Discussing large-scale forays into education and research
In the past two weeks in her posts on MOOCs in the Machine, Jordan Kraemer, our dedicated Web Producer, has been reflecting on how higher education is grappling with MOOCs, or “massive open online classes,” which open up opportunities to those who have been shut out of traditional elite institutions. At the same time, serious questions emerged about the ramifications of trade-offs between saving money and providing high-quality education. Kraemer points out that much of the debate ties into larger arguments about why it is that people have been shut out of education and how concentration of wealth and the neoliberalization of the university are challenging the old equation of supporting open-ended research that ultimately strengthens and supports teaching. She proposes new forms of graduate education in which recent graduates are supported by their universities with teaching jobs, to complete teaching experience, transfer teaching loads from full-time faculty, and support graduate students as they transition into full-time positions.
Part of the issue with MOOCs has to do with questions of scale, and how or whether individual lectures and course preparation can be generalized to large-scale audiences in ways that provide solid instruction without compromising quality. Higher-education depends upon staying current with research, and so far, we do not have enough evidence to support the idea that MOOCs will work or will address all of the concerns emerging from the neoliberalization of the academy. Those of us interested in online interaction and pedagogy will be watching this space closely in the coming year.

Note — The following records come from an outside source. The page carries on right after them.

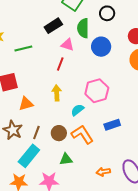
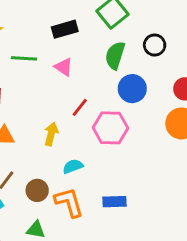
black rectangle: (53, 26) -> (65, 29), moved
pink triangle: (67, 45) -> (64, 67), moved
red line: (60, 64) -> (80, 107), moved
pink hexagon: (97, 91) -> (110, 128), moved

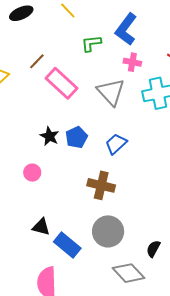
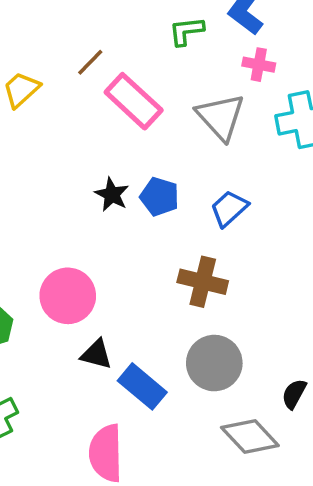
blue pentagon: (77, 137) -> (160, 197), turned -30
pink circle: (32, 173) -> (68, 296), moved, size x1.8

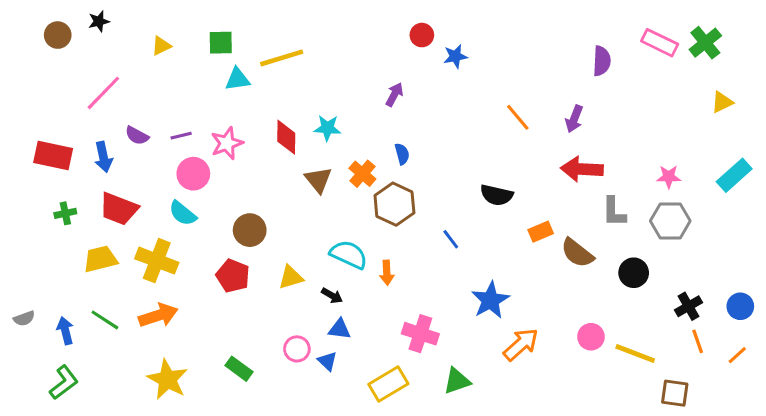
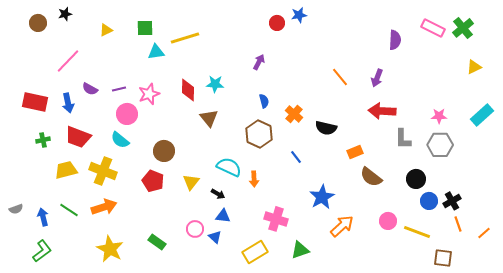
blue star: (455, 56) -> (299, 15), moved
orange cross: (362, 174) -> (294, 114), moved
brown semicircle: (577, 253) -> (371, 177), moved
yellow triangle: (291, 277) -> (191, 182), turned -36
blue circle: (740, 306) -> (429, 201), moved

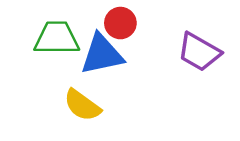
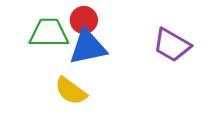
red circle: (120, 23) -> (84, 20), moved

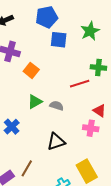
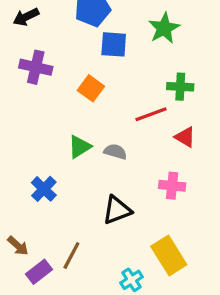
orange square: (31, 70) -> (91, 88), moved
red triangle: (99, 111) -> (185, 137), moved

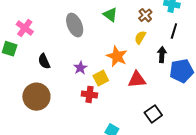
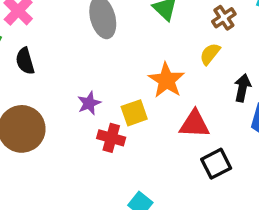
black semicircle: (44, 61) -> (25, 61), moved
purple star: (80, 68) -> (89, 103), moved
black square: (153, 114) -> (216, 164), moved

Questions of scale also came into play with Daniel Miller’s discussion of doing Eight Comparative Ethnographies. Miller argues that doing several ethnographies at the same time will enable comparative questions that are not possible when investigating one site alone. He provides an example from social network sites. He asks, to what extent are particular behaviors the product of a type of site, a single site, or the intersection of cultures in which a site is embedded? Is the behavior so because it is happening on Facebook or because the participants are Brazilian? A comparative study enables a level of analysis that is more inclusive than that derived from a single study. Expanding scale without compromising the traditions and benefits of ethnographic work remains a challenge for these and other large-scale projects in the future, which have the potential to provide crucial insights.
Making small-scale choices visible
As one set of researchers bring up issues with regard to enormously large-scale education and research, other STS participants on The CASTAC Blog are dealing with the opposite issue, which involves grappling with how the dynamics of extremely personal and individualistic acts—such as the donation of sex cells—interact with large-scale economic and cultural forces. In her post on The Medical Market for Eggs and Sperm, Rene Almeling, the winner of the 2012 Forsythe Prize, provides an inside look into how human beings’ donations of sex cells are connected to much larger economic forces that play out differently for women and men. Women are urged to regard egg donation as a feminine act of a gift; men are encouraged to see donation as a job. Almeling ties our understanding of what might be an individual act into economic forces, as well as gendered, cultural expectations about families and reproduction. Gendered framings of donation not only impact the individuals who provide genetic material, but also strongly influence the structure of the market for sex cells.
Promoting responsibility
Another key issue on our minds has to do with dealing with personal responsibility and showing how individual choices impact much larger social and economic forces in finance, computing, and going green.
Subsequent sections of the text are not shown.